25.     There is no doubt that this was offending of utmost seriousness.  There were regular, repeated, frequent rapes of a child, aged 9-14 years, a period of 5 years, by her father, a person in a position of the utmost trust of any child.  The harm to the victim extended to her relationship with her mother.  The sentencing judge clearly justified why he was sentencing to a single composite sentence in circumstances where consecutive sentencing was merited. 

26.     Both parties have cited the recent Supreme Court case of The People (DPP) v.
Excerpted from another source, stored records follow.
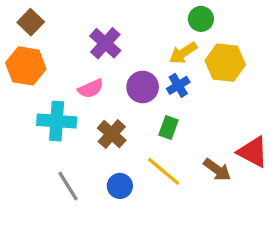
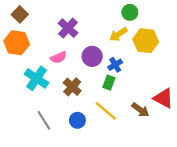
blue cross: (178, 85) -> (115, 65), moved
cyan cross: (57, 121) -> (37, 78), turned 30

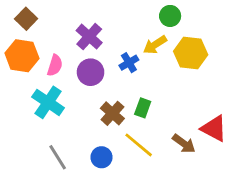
purple circle: (92, 56) -> (91, 72), moved
pink semicircle: (59, 57) -> (55, 65), moved, turned -49
blue cross: (115, 65) -> (129, 63), moved
brown cross: (72, 87) -> (112, 113), moved

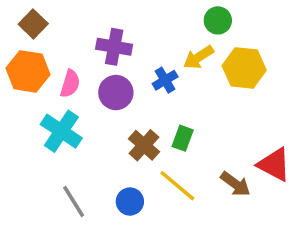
purple cross: (89, 37) -> (114, 47), turned -32

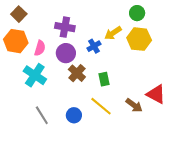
green circle: (218, 20) -> (137, 13), moved
green rectangle: (183, 138) -> (104, 79), turned -32
brown cross: (144, 145) -> (77, 73), moved

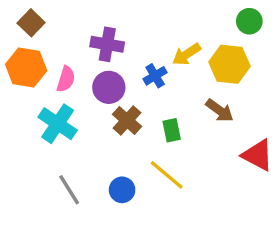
green circle: (137, 13) -> (249, 21), moved
brown arrow: (134, 105) -> (220, 110), moved

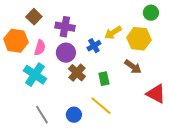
brown square: (31, 23) -> (34, 17), moved

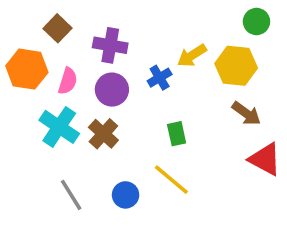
brown arrow: (133, 67) -> (246, 113), moved
brown cross: (77, 73) -> (103, 134), moved

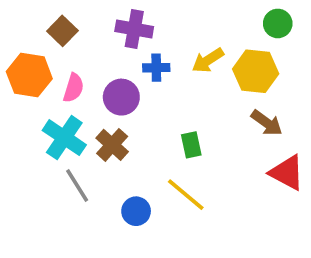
purple cross: (110, 45) -> (134, 29), moved
blue cross: (160, 78) -> (156, 68), moved, turned 30
gray line: (71, 195) -> (77, 185), moved

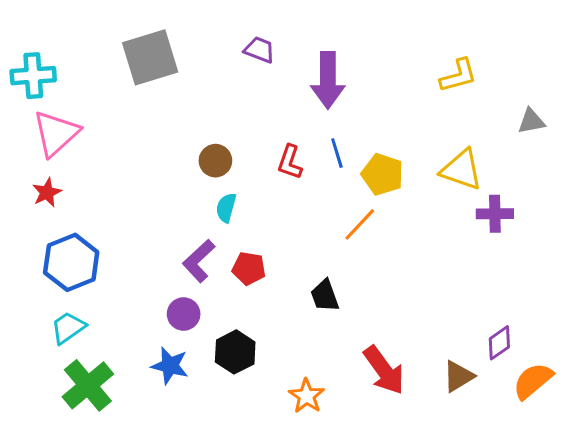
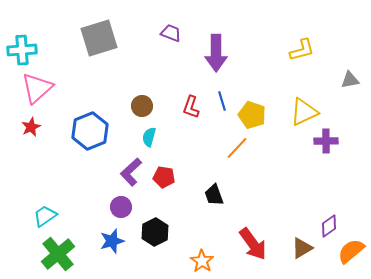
yellow triangle: (461, 170) -> (304, 112), turned -44
blue hexagon: (71, 262) -> (90, 131), moved
blue star: (170, 366) -> (112, 241), turned -30

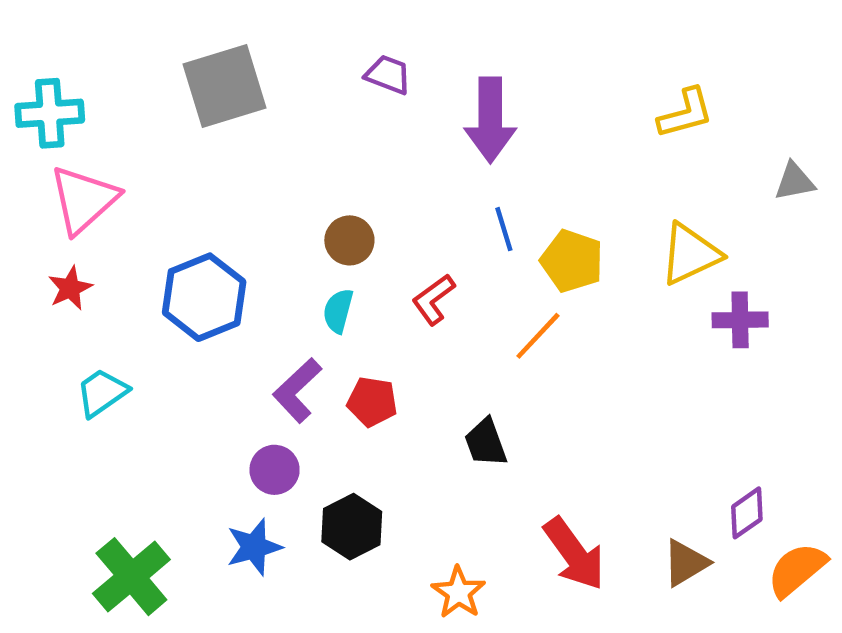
brown circle: (142, 106) -> (349, 240), moved
red L-shape: (191, 107) -> (433, 299), moved, turned 35
cyan trapezoid: (45, 216) -> (102, 393), moved

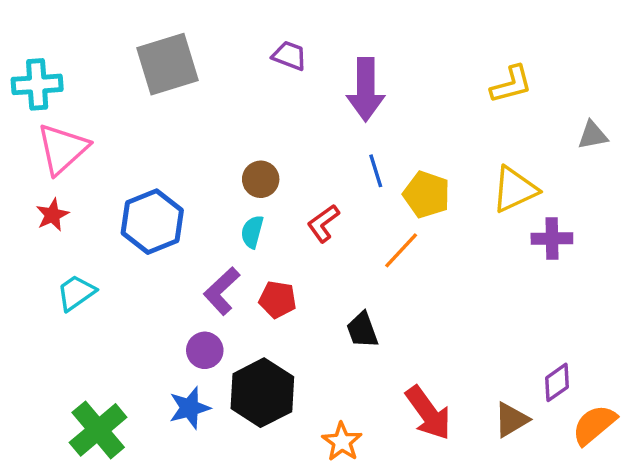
black hexagon: (352, 527) -> (262, 393), size x1.4

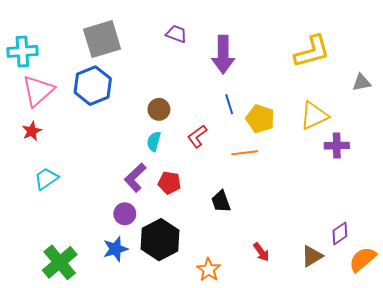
yellow L-shape: (511, 84) -> (312, 51), size x1.4
blue hexagon: (152, 222) -> (93, 86), moved
orange line: (401, 250) -> (245, 153), turned 40
red arrow: (428, 413) -> (261, 252), size x0.6

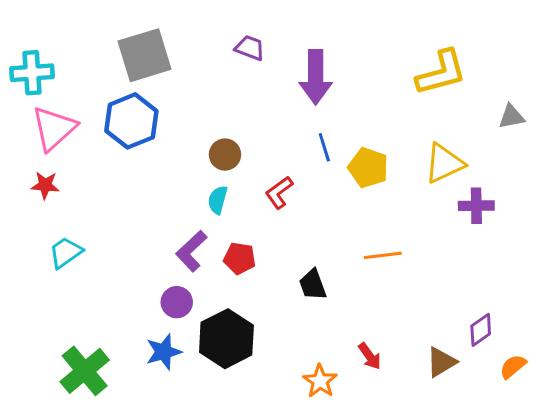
red star: (32, 131) -> (45, 185), turned 30
orange line: (245, 153) -> (383, 255), moved
orange semicircle: (363, 259) -> (513, 366), size x0.7
orange star: (209, 270) -> (320, 381), moved

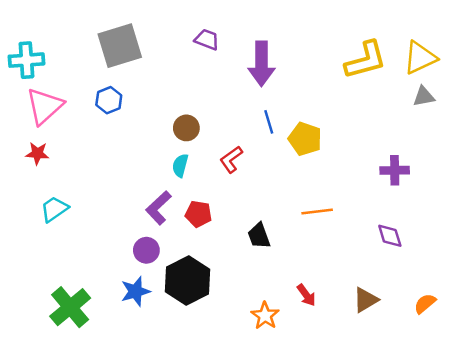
blue hexagon: (131, 121) -> (109, 100), size x0.6
yellow triangle: (444, 163) -> (420, 58), moved
purple diamond: (481, 330) -> (390, 236), moved, turned -72

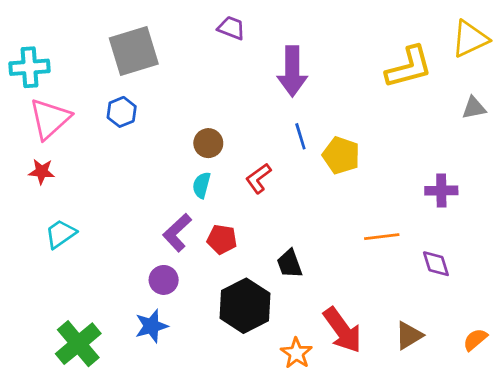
purple trapezoid: (207, 40) -> (231, 28), moved
yellow triangle: (420, 58) -> (470, 39), moved
orange line: (317, 211) -> (382, 237), moved
black hexagon: (188, 281) -> (245, 306), moved
red arrow: (306, 295) -> (342, 330), size x1.8

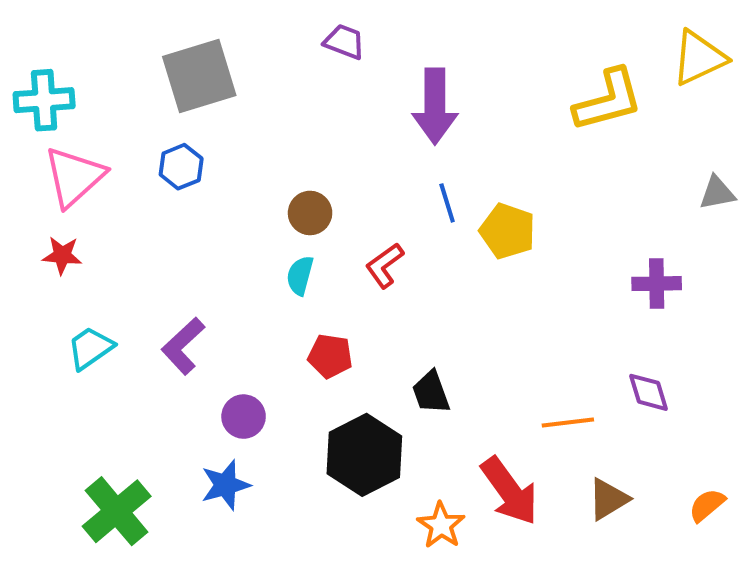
gray triangle: (474, 108) -> (717, 193), moved
purple L-shape: (177, 233) -> (183, 346), moved
orange line: (382, 237) -> (568, 423), moved

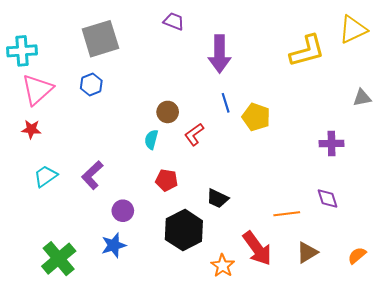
brown circle: (310, 213) -> (168, 112), moved
black trapezoid: (431, 392) -> (218, 199), turned -45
F.E. [2019] IESC 85, and correctly so as this is the governing authority on sentencing in rape cases.  In that case, Charleton J. reviewed recent sentencing in rape cases.  The Court noted in the course of its analysis that cases with more than the ordinary degree of degradation, or violence, or abuse of trust, the headline will ordinarily fall into the range of 10-15 years.

27.     We are satisfied that in the circumstances the headline sentence was not excessive.  Indeed, if a higher sentence had been indicated in the present circumstances, it may not have been found excessive, but we are not required to decide that.

28.     The main contention has been that the sentencing judge failed to take into sufficient account the mitigation in the context of the plea of guilty and the appellant’s circumstances.  Counsel submits that the plea of guilty was particularly important to bear in mind given the manner in which the appellant had addressed the matter in response to the gardaí.  If this is to be understood that an accused is to gain more credit because he pleaded guilty to greater offending than he was prepared to admit when questioned by the gardaí, we do not accept that as a matter of principle this is correct.  The opposite is usually the case; the earlier and more holistic the acceptance of guilt, the greater the mitigation because apart from the plea of guilty, there will be additional aspects to take into account such as genuine remorse and the real prospect of rehabilitation.  The plea of guilty must be given credit in its own right however, regardless of the circumstances in which it arises; the weight to be given to the plea is a factor to be assessed in light of the circumstances surrounding it.

29.     An unusual aspect of the appeal was the request that this Court take into account his culture as a Nigerian when assessing the fact that he denied these offences (and blamed his daughter as an instigator and her mother as having caused difficulties in their own relationship) when confronted by the gardaí.  We cannot let this go without comment.  This Court will not ascribe behaviours to an entire culture as to do so would be to adopt stereotypes leading to the dangers of discrimination.  We are satisfied in any event that in the present case, while his background as an asylum seeker might have given him reason to distrust police when first confronted, there is no basis for this submission in circumstances where following his plea of guilty he maintained his claims of innocence when dealing with the probation service and, it seems, throughout this entire process.

30.     The sentencing judge in this case took into account the difficult background of the appellant and gave credit for his plea of guilty in this case.  Given the facts before him, we are satisfied that the credit he gave for these matters was appropriate and there was no error in principle.  We are satisfied that the sentence was not excessive.

31.     In the circumstances, we dismiss this appeal.